Pinhole Camera Problem! I was reading slides of a university course and in one of the slides it says

1 Eyes/cameras can’t have VERY small holes because that limits the amount of entering light 
2 and diffracts/bends the light

Bending of light(diffraction) only takes place when light goes near the edge of the surface of the object(e.g. water droplets in cloud) but in the case of the camera or eye light passes through the eye lens or camera lens(not near the surface of the lens), refraction takes place instead of diffraction in the case of eye/camera, so my question is how they are saying that if eyes/cameras have very small holes they will diffracts/bends the light?
 A: You say:

Bending of light(diffraction) only takes place when light goes near the edge of the surface of the object

and this is broadly correct. Light diffracts when it is near an edge, and the nearer it is to an edge the more it diffracts.
And of course a circular aperture has an edge. The light passing through the centre of the aperture is well away from the edge and doesn't diffract much. However the light that passes near the edge of the aperture will be deflected. With a big aperture most of the light is far from the edge so the percentage of the light that is diffracted by a significant angle is negligable.

However with a very small aperture a lot of the light is near enough to the edge to be significantly deflected.

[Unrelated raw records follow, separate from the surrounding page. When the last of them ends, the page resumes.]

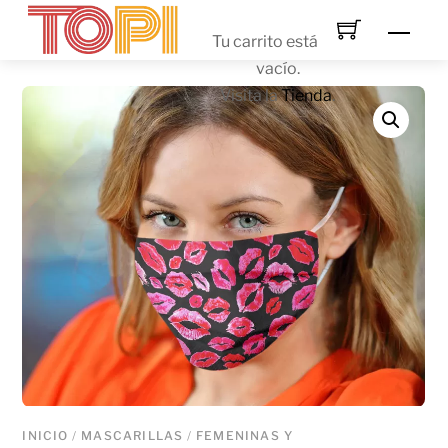
Skip
Men
to
Tu carrito está
content
vacío.
Visita la
Tienda
.
INICIO
/
MASCARILLAS
/
FEMENINAS Y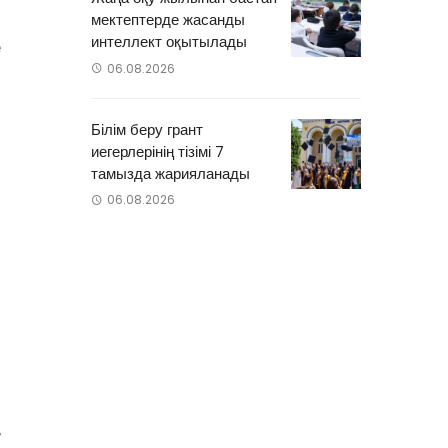
.
мектептерде жасанды
интеллект оқытылады
е
06.08.2026
Білім беру грант
иегерлерінің тізімі 7
тамызда жарияланады
06.08.2026
н
,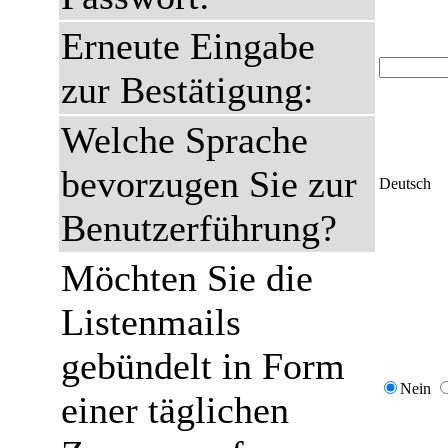
Erneute Eingabe
zur Bestätigung:
Welche Sprache
bevorzugen Sie zur
Deutsch
Benutzerführung?
Möchten Sie die
Listenmails
gebündelt in Form
Nein
einer täglichen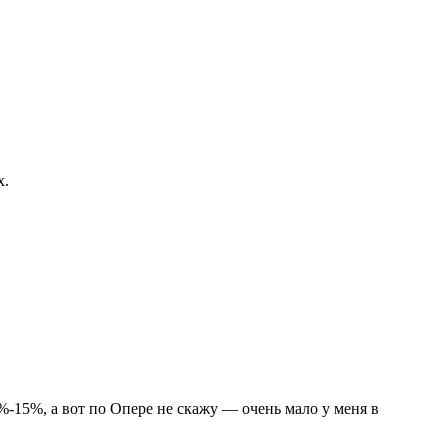
x.
%-15%, а вот по Опере не скажу — очень мало у меня в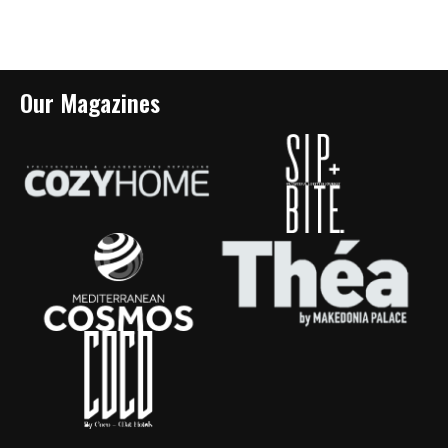
Our Magazines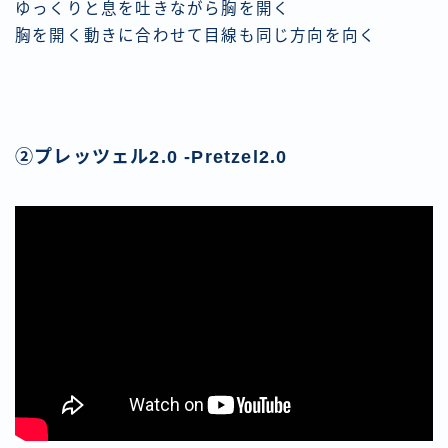
ゆっくりと息を吐きながら胸を開く
胸を開く動きに合わせて目線も同じ方向を向く
②プレッツェル2.0 -Pretzel2.0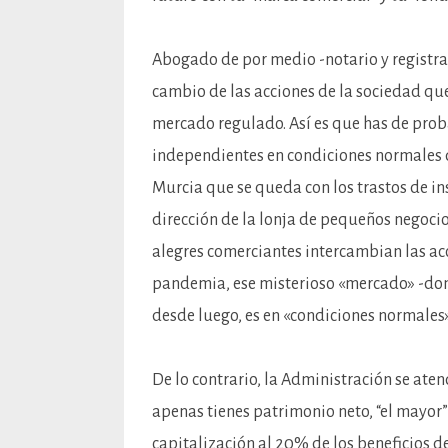
Abogado de por medio -notario y registra
cambio de las acciones de la sociedad que
mercado regulado. Así es que has de proba
independientes en condiciones normales d
Murcia que se queda con los trastos de in
dirección de la lonja de pequeños negocio
alegres comerciantes intercambian las ac
pandemia, ese misterioso «mercado» -donde
desde luego, es en «condiciones normales»
De lo contrario, la Administración se aten
apenas tienes patrimonio neto, “el mayor” d
capitalización al 20% de los beneficios de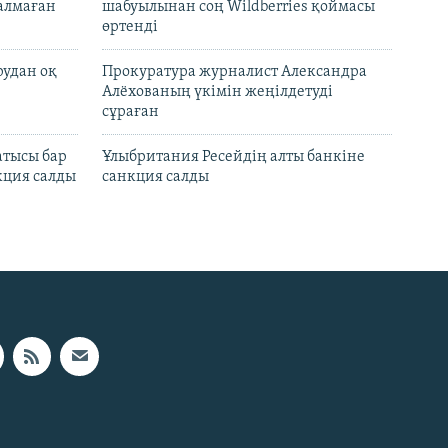
талмаған
шабуылынан соң Wildberries қоймасы
өртенді
рудан оқ
Прокуратура журналист Александра
Алёхованың үкімін жеңілдетуді
сұраған
атысы бар
Ұлыбритания Ресейдің алты банкіне
кция салды
санкция салды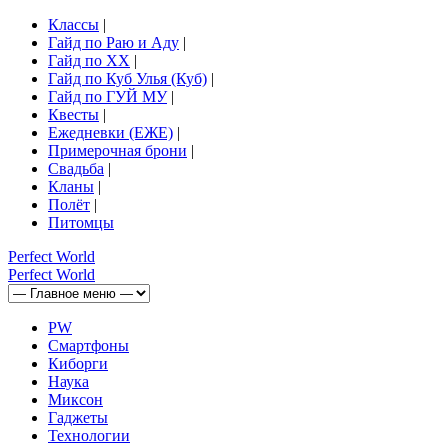
Классы
|
Гайд по Раю и Аду
|
Гайд по ХХ
|
Гайд по Куб Улья (Куб)
|
Гайд по ГУЙ МУ
|
Квесты
|
Ежедневки (ЕЖЕ)
|
Примерочная брони
|
Свадьба
|
Кланы
|
Полёт
|
Питомцы
Perfect
World
Perfect
World
PW
Смартфоны
Киборги
Наука
Миксон
Гаджеты
Технологии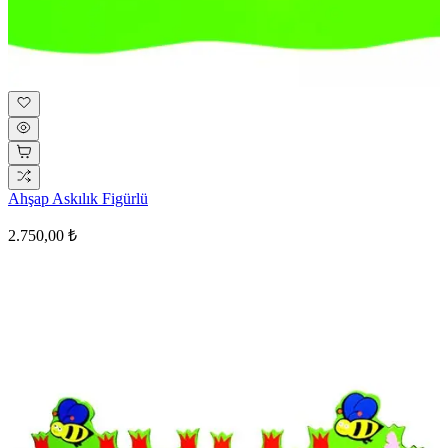
Ahşap Askılık Figürlü
2.750,00 ₺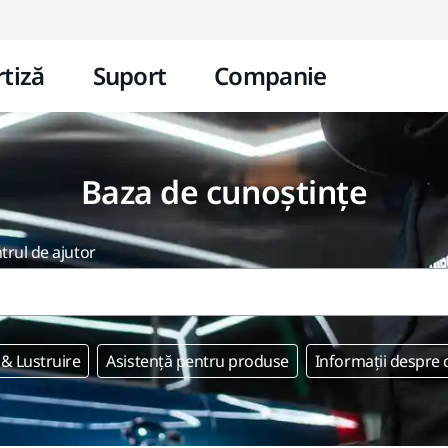
Mergi la conținut
tiză
Suport
Companie
Baza de cunoștințe
ntrul de ajutor
 & Lustruire
Asistență pentru produse
Informații despre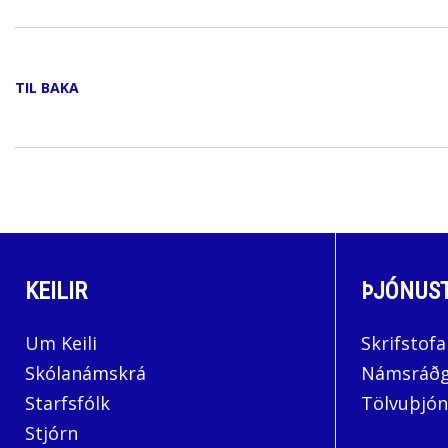
TIL BAKA
KEILIR
ÞJÓNUS
Um Keili
Skrifstofa
Skólanámskrá
Námsráðg
Starfsfólk
Tölvuþjón
Stjórn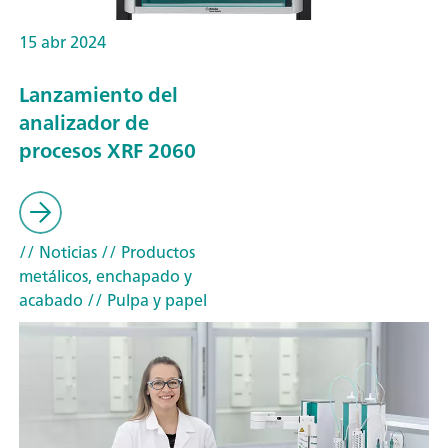
15 abr 2024
Lanzamiento del
analizador de
procesos XRF 2060
// Noticias
// Productos
metálicos, enchapado y
acabado
// Pulpa y papel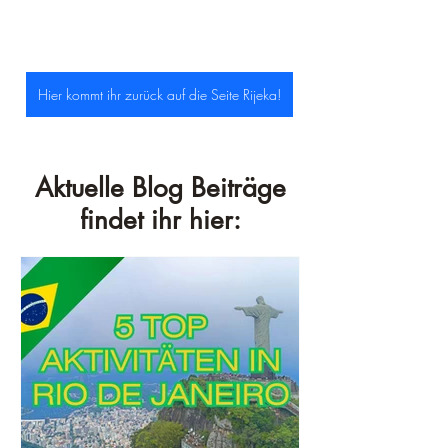
Hier kommt ihr zurück auf die Seite Rijeka!
Aktuelle Blog Beiträge
findet ihr hier:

In the far field limit the diffraction due to the aperture produces an Airy disk. The angular divergence of the light produced by diffraction is given by:
$$ \sin\theta \approx 1.22\frac{\lambda}{d} $$
where $\lambda$ is the wavelength of the light and $d$ is the diameter of the aperture. You ask about the pupil of the eye. The diameter of the pupil is around 2 to 8 mm depending on the brightness of the light. If we take the smaller size and the wavelength of light to be around 550nm that gives us:
$$ \theta \approx 0.0003 \,\text{radians} \approx 0.02 \,\text{degrees} $$